◆ Assignment: The data must be reproduced verbatim; images are to be omitted.

◆ Data shown:
==============================

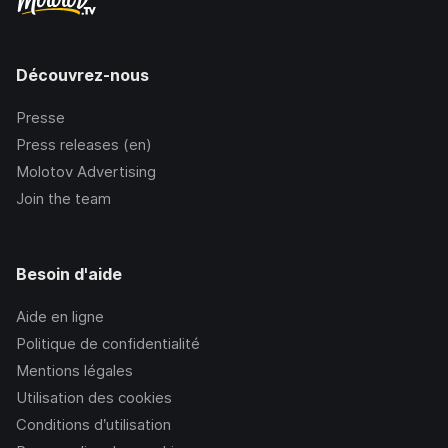
Découvrez-nous
Presse
Press releases (en)
Molotov Advertising
Join the team
Besoin d'aide
Aide en ligne
Politique de confidentialité
Mentions légales
Utilisation des cookies
Conditions d’utilisation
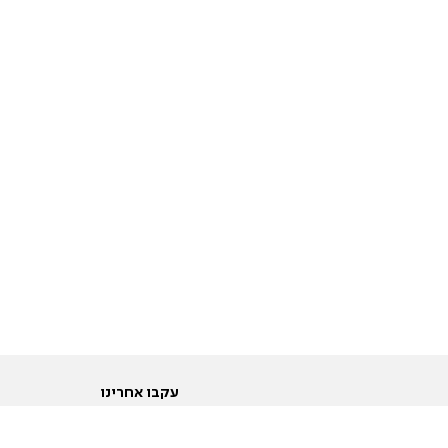
עקבו אחרינו
ות
טוויטר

==============================

◆ Exercise response:
Découvrez-nous
Presse
Press releases (en)
Molotov Advertising
Join the team
Besoin d'aide
Aide en ligne
Politique de confidentialité
Mentions légales
Utilisation des cookies
Conditions d’utilisation
עקבו אחרינו
ות
טוויטר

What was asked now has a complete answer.